Verifica-se, portanto, que o arcabouço legal responsável por reger os Militares do Distrito Federal, além de garantir de forma clara e objetiva o benefício do auxílio-moradia, não cria nenhum tipo de condição para a efetivação desse direito.

Como dito linhas atrás, decisão judicial\administrativa que criar qualquer condição, não legalmente prevista, à concretização do direito ao auxílio-moradia implicará em grave violação à respectiva lei de regência.

Dessa forma, o direito ao auxílio-moradia é, por lei, garantido ao Militar cujo(a) cônjuge (ou companheiro) também seja Militar, sem que isso caracterize bis in idem ou enriquecimento sem causa, como tem argumentado o Tribunal de Justiça do Distrito Federal em lamentável decisão cuja ementa segue transcrita, verbis:

 

JUIZADOS ESPECIAIS DA FAZENDA PÚBLICA. POLICIAL MILITAR. AUXÍLIO MORADIA DE FORMA MAJORADA. DEPENDENTES. CÔNJUGE TAMBÉM POLICIAL MILITAR. DIREITO AO RECEBIMENTO DAS DIFERENÇAS VENCIDAS. BIS IN IDEM. IMPOSSIBILIDADE. RECURSO PROVIDO. SENTENÇA REFORMADA.

  1. Recurso próprio, regular e tempestivo.
  2. A remuneração dos policiais militares está disciplinada na Lei Federal nº 10.486/2002. Os artigos 1º e 2º da referida lei dispõem sobre a composição da remuneração dos militares do Distrito Federal, ou seja, da Polícia Militar e Corpo de Bombeiros Militar, que se compõem de: soldo, adicionais e gratificações. Além dessa composição, a lei contempla outros direitos pecuniários, dentre eles o auxílio-moradia, que está definido no art. 3º, XIV.
  3. A referia lei estabelece dois valores distintos de auxílio-moradia: um simples, destinado a militares sem dependentes, e um majorado, a ser pago aos militares com dependentes. Não há previsão legal para pagamento de auxílio moradia cumulativo a duas pessoas distintas com base em um único fato gerador, o que, em última análise, implica bis in idem, o que é vedado pelo ordenamento jurídico.
  4. Indevida a inclusão de cônjuge como seu dependente para majoração do auxílio moradia em razão dele também ser militar e já receber o referido benefício.
  5. Recurso conhecido e provido. Sentença reformada para julgar improcedente o pedido autoral.
  6. Acórdão elaborado de conformidade com o disposto no art. 46 da Lei 9099/1995.
  7. Sem custas e sem honorários (art. 55, Lei 9.099/95).[1]

 

Se o legislador não previu restrição à materialização do benefício do auxílio-moradia ora em análise, o julgador, que deve atuar em estrita consonância com seu dever constitucional, não poderá criá-la, sob pena de se atormentar os postulados constitucionais da legalidade e da separação dos poderes.
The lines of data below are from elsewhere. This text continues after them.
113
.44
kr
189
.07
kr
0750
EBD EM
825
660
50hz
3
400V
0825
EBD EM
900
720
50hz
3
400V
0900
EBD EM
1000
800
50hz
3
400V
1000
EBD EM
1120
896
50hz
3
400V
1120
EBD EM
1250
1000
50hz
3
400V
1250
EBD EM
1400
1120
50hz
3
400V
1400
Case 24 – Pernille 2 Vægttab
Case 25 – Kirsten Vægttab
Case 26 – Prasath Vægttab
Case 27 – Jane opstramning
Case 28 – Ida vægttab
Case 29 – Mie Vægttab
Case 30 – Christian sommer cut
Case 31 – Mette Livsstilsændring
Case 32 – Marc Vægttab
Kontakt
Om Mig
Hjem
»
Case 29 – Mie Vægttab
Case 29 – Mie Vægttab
Fere-se o princípio da legalidade, porque o magistrado deve se ater aos ditames da lei; fere-se o da separação dos poderes, porque é papel do Poder Legislativo legiferar acerca da matéria de que aqui se cuida.

Infelizmente, como exposto anteriormente, esse não tem sido o entendimento do egrégio Tribunal de Justiça do Distrito Federal, que enxerga o benefício objeto da presente abordagem como auxílio-moradia cumulativo, e alega que há a consequente caracterização da figura do bis in idem, fenômeno repelido pelo direito nacional.
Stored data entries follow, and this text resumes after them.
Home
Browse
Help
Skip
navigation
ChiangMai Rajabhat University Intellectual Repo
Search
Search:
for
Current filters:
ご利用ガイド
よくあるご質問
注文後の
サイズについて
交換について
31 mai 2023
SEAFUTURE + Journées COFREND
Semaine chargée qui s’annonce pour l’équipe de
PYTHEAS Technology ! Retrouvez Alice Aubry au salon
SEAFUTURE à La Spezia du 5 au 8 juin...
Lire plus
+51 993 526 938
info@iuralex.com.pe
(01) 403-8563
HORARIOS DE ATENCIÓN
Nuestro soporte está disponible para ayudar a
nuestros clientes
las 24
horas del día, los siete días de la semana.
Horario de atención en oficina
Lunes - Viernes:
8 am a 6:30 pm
Tal entendimento, então, nega vigência ao feixe normativo que rege os Militares do DF, pois torna sem efeito um direito que lhes é objetivamente assegurado por lei.
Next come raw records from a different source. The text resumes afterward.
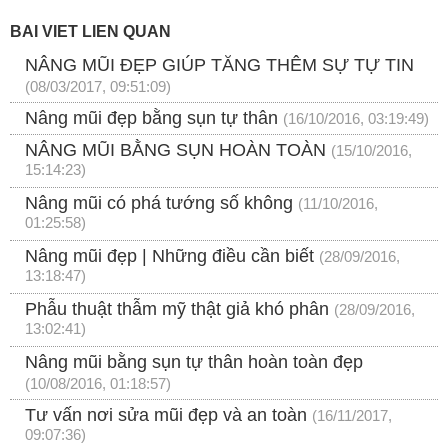
BÀI VIẾT LIÊN QUAN
NÂNG MŨI ĐẸP GIÚP TĂNG THÊM SỰ TỰ TIN
(08/03/2017, 09:51:09)
Nâng mũi đẹp bằng sụn tự thân
(16/10/2016, 03:19:49)
NÂNG MŨI BẰNG SỤN HOÀN TOÀN
(15/10/2016,
15:14:23)
Nâng mũi có phá tướng số không
(11/10/2016,
01:25:58)
Nâng mũi đẹp | Những điều cần biết
(28/09/2016,
13:18:47)
Phẫu thuật thẫm mỹ thật giả khó phân
(28/09/2016,
13:02:41)
Nâng mũi bằng sụn tự thân hoàn toàn đẹp
(10/08/2016, 01:18:57)
Tư vấn nơi sửa mũi đẹp và an toàn
(16/11/2017,
09:07:36)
Assim, Militar casado(a) (ou companheiro) com outro(a) Militar faz jus ao auxílio-moradia majorado, com base em um complexo de leis cuja vigência não pode ser negada por nenhuma esfera de poder, muito menos pelo Poder Judiciário.

[1] Órgão: Primeira Turma Recursal dos Juizados Especais do Distrito Federal. Recurso Inominado n.º 0737564-93.2016.8.07.0016. Recorrente: Distrito Federal. Recorrida: Karen Christine Oliveira da Silva. Relatora Juíza Mara Silda Nunes de Almeida. Acórdão n.º 1034310.